Write the records out again, exactly.

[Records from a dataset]
"""
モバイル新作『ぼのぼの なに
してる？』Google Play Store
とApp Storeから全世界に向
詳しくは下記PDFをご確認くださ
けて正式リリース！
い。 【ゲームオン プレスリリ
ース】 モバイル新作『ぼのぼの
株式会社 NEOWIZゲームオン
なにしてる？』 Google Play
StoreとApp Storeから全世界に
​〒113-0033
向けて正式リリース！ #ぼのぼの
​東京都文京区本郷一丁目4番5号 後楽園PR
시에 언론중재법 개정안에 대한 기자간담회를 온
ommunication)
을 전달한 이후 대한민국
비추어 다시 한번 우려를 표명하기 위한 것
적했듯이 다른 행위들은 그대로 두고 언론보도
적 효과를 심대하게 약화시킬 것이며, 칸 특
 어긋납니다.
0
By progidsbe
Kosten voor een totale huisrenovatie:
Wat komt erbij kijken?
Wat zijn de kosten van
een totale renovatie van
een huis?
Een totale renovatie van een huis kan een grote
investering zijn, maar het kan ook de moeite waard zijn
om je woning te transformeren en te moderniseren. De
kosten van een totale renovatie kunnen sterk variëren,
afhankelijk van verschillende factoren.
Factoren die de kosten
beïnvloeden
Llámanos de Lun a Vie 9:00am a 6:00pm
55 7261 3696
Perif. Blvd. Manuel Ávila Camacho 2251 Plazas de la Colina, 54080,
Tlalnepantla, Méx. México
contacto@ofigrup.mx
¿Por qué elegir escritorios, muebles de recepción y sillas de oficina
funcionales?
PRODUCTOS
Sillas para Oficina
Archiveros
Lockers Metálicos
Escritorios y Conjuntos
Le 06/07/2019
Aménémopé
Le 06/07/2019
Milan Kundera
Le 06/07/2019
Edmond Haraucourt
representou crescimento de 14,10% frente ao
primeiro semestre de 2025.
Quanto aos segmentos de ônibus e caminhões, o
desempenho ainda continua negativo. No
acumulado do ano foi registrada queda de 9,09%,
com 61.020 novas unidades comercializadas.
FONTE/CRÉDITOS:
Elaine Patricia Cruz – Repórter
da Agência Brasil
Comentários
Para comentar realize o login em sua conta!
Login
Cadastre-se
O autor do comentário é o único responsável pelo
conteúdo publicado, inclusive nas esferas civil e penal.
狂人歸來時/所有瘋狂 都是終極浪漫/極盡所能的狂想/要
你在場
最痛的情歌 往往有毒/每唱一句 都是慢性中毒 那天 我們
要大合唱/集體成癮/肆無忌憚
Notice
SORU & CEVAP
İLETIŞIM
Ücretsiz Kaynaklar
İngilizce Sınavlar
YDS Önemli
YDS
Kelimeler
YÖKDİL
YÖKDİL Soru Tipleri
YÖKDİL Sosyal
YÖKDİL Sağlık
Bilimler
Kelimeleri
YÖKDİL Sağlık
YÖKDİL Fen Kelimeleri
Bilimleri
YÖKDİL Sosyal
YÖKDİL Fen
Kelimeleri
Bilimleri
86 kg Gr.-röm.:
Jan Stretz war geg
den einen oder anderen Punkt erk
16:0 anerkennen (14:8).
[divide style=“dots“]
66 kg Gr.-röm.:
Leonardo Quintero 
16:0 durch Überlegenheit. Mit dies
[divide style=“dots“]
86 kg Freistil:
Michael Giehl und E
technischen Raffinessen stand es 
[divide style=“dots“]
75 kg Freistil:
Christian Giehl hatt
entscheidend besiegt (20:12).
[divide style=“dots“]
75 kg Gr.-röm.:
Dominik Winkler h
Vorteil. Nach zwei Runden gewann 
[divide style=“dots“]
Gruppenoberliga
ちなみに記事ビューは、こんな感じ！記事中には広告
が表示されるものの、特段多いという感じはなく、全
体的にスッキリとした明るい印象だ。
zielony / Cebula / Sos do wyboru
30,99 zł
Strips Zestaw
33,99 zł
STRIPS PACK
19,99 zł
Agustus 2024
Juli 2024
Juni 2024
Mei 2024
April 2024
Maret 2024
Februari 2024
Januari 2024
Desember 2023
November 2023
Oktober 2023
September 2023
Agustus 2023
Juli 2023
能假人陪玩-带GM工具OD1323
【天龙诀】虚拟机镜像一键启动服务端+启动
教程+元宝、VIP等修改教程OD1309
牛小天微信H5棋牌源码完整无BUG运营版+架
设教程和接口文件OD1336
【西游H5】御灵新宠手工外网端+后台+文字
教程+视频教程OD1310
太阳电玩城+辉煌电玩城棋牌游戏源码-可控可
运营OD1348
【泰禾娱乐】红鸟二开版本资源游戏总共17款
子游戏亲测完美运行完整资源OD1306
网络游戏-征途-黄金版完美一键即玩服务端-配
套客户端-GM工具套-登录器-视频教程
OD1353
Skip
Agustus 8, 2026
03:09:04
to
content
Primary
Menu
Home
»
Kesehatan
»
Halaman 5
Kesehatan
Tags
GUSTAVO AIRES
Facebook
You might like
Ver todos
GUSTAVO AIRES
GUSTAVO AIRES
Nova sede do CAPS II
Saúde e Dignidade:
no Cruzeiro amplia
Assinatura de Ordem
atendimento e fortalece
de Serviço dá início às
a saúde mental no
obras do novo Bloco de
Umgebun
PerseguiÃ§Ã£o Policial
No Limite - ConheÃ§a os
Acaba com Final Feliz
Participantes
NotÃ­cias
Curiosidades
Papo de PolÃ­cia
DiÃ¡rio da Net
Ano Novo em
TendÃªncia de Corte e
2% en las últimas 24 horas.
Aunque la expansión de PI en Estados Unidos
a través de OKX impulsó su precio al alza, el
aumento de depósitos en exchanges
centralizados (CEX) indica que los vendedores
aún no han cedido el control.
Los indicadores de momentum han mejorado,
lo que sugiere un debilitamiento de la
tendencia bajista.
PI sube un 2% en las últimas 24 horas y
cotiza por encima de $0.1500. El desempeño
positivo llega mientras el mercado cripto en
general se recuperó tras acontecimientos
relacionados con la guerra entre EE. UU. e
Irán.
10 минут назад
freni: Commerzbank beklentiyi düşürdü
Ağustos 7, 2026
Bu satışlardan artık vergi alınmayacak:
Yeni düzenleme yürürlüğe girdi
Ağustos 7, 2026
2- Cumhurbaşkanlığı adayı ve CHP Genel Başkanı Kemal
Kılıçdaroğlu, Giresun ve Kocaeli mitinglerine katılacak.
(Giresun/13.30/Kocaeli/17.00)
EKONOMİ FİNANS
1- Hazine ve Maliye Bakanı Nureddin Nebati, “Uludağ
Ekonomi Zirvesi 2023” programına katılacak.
"""
■ Solution:
モバイル新作『ぼのぼの なに
してる？』Google Play Store
とApp Storeから全世界に向
詳しくは下記PDFをご確認くださ
けて正式リリース！
い。 【ゲームオン プレスリリ
ース】 モバイル新作『ぼのぼの
株式会社 NEOWIZゲームオン
なにしてる？』 Google Play
StoreとApp Storeから全世界に
​〒113-0033
向けて正式リリース！ #ぼのぼの
​東京都文京区本郷一丁目4番5号 後楽園PR
시에 언론중재법 개정안에 대한 기자간담회를 온
ommunication)
을 전달한 이후 대한민국
비추어 다시 한번 우려를 표명하기 위한 것
적했듯이 다른 행위들은 그대로 두고 언론보도
적 효과를 심대하게 약화시킬 것이며, 칸 특
 어긋납니다.
0
By progidsbe
Kosten voor een totale huisrenovatie:
Wat komt erbij kijken?
Wat zijn de kosten van
een totale renovatie van
een huis?
Een totale renovatie van een huis kan een grote
investering zijn, maar het kan ook de moeite waard zijn
om je woning te transformeren en te moderniseren. De
kosten van een totale renovatie kunnen sterk variëren,
afhankelijk van verschillende factoren.
Factoren die de kosten
beïnvloeden
Llámanos de Lun a Vie 9:00am a 6:00pm
55 7261 3696
Perif. Blvd. Manuel Ávila Camacho 2251 Plazas de la Colina, 54080,
Tlalnepantla, Méx. México
contacto@ofigrup.mx
¿Por qué elegir escritorios, muebles de recepción y sillas de oficina
funcionales?
PRODUCTOS
Sillas para Oficina
Archiveros
Lockers Metálicos
Escritorios y Conjuntos
Le 06/07/2019
Aménémopé
Le 06/07/2019
Milan Kundera
Le 06/07/2019
Edmond Haraucourt
representou crescimento de 14,10% frente ao
primeiro semestre de 2025.
Quanto aos segmentos de ônibus e caminhões, o
desempenho ainda continua negativo. No
acumulado do ano foi registrada queda de 9,09%,
com 61.020 novas unidades comercializadas.
FONTE/CRÉDITOS:
Elaine Patricia Cruz – Repórter
da Agência Brasil
Comentários
Para comentar realize o login em sua conta!
Login
Cadastre-se
O autor do comentário é o único responsável pelo
conteúdo publicado, inclusive nas esferas civil e penal.
狂人歸來時/所有瘋狂 都是終極浪漫/極盡所能的狂想/要
你在場
最痛的情歌 往往有毒/每唱一句 都是慢性中毒 那天 我們
要大合唱/集體成癮/肆無忌憚
Notice
SORU & CEVAP
İLETIŞIM
Ücretsiz Kaynaklar
İngilizce Sınavlar
YDS Önemli
YDS
Kelimeler
YÖKDİL
YÖKDİL Soru Tipleri
YÖKDİL Sosyal
YÖKDİL Sağlık
Bilimler
Kelimeleri
YÖKDİL Sağlık
YÖKDİL Fen Kelimeleri
Bilimleri
YÖKDİL Sosyal
YÖKDİL Fen
Kelimeleri
Bilimleri
86 kg Gr.-röm.:
Jan Stretz war geg
den einen oder anderen Punkt erk
16:0 anerkennen (14:8).
[divide style=“dots“]
66 kg Gr.-röm.:
Leonardo Quintero 
16:0 durch Überlegenheit. Mit dies
[divide style=“dots“]
86 kg Freistil:
Michael Giehl und E
technischen Raffinessen stand es 
[divide style=“dots“]
75 kg Freistil:
Christian Giehl hatt
entscheidend besiegt (20:12).
[divide style=“dots“]
75 kg Gr.-röm.:
Dominik Winkler h
Vorteil. Nach zwei Runden gewann 
[divide style=“dots“]
Gruppenoberliga
ちなみに記事ビューは、こんな感じ！記事中には広告
が表示されるものの、特段多いという感じはなく、全
体的にスッキリとした明るい印象だ。
zielony / Cebula / Sos do wyboru
30,99 zł
Strips Zestaw
33,99 zł
STRIPS PACK
19,99 zł
Agustus 2024
Juli 2024
Juni 2024
Mei 2024
April 2024
Maret 2024
Februari 2024
Januari 2024
Desember 2023
November 2023
Oktober 2023
September 2023
Agustus 2023
Juli 2023
能假人陪玩-带GM工具OD1323
【天龙诀】虚拟机镜像一键启动服务端+启动
教程+元宝、VIP等修改教程OD1309
牛小天微信H5棋牌源码完整无BUG运营版+架
设教程和接口文件OD1336
【西游H5】御灵新宠手工外网端+后台+文字
教程+视频教程OD1310
太阳电玩城+辉煌电玩城棋牌游戏源码-可控可
运营OD1348
【泰禾娱乐】红鸟二开版本资源游戏总共17款
子游戏亲测完美运行完整资源OD1306
网络游戏-征途-黄金版完美一键即玩服务端-配
套客户端-GM工具套-登录器-视频教程
OD1353
Skip
Agustus 8, 2026
03:09:04
to
content
Primary
Menu
Home
»
Kesehatan
»
Halaman 5
Kesehatan
Tags
GUSTAVO AIRES
Facebook
You might like
Ver todos
GUSTAVO AIRES
GUSTAVO AIRES
Nova sede do CAPS II
Saúde e Dignidade:
no Cruzeiro amplia
Assinatura de Ordem
atendimento e fortalece
de Serviço dá início às
a saúde mental no
obras do novo Bloco de
Umgebun
PerseguiÃ§Ã£o Policial
No Limite - ConheÃ§a os
Acaba com Final Feliz
Participantes
NotÃ­cias
Curiosidades
Papo de PolÃ­cia
DiÃ¡rio da Net
Ano Novo em
TendÃªncia de Corte e
2% en las últimas 24 horas.
Aunque la expansión de PI en Estados Unidos
a través de OKX impulsó su precio al alza, el
aumento de depósitos en exchanges
centralizados (CEX) indica que los vendedores
aún no han cedido el control.
Los indicadores de momentum han mejorado,
lo que sugiere un debilitamiento de la
tendencia bajista.
PI sube un 2% en las últimas 24 horas y
cotiza por encima de $0.1500. El desempeño
positivo llega mientras el mercado cripto en
general se recuperó tras acontecimientos
relacionados con la guerra entre EE. UU. e
Irán.
10 минут назад
freni: Commerzbank beklentiyi düşürdü
Ağustos 7, 2026
Bu satışlardan artık vergi alınmayacak:
Yeni düzenleme yürürlüğe girdi
Ağustos 7, 2026
2- Cumhurbaşkanlığı adayı ve CHP Genel Başkanı Kemal
Kılıçdaroğlu, Giresun ve Kocaeli mitinglerine katılacak.
(Giresun/13.30/Kocaeli/17.00)
EKONOMİ FİNANS
1- Hazine ve Maliye Bakanı Nureddin Nebati, “Uludağ
Ekonomi Zirvesi 2023” programına katılacak.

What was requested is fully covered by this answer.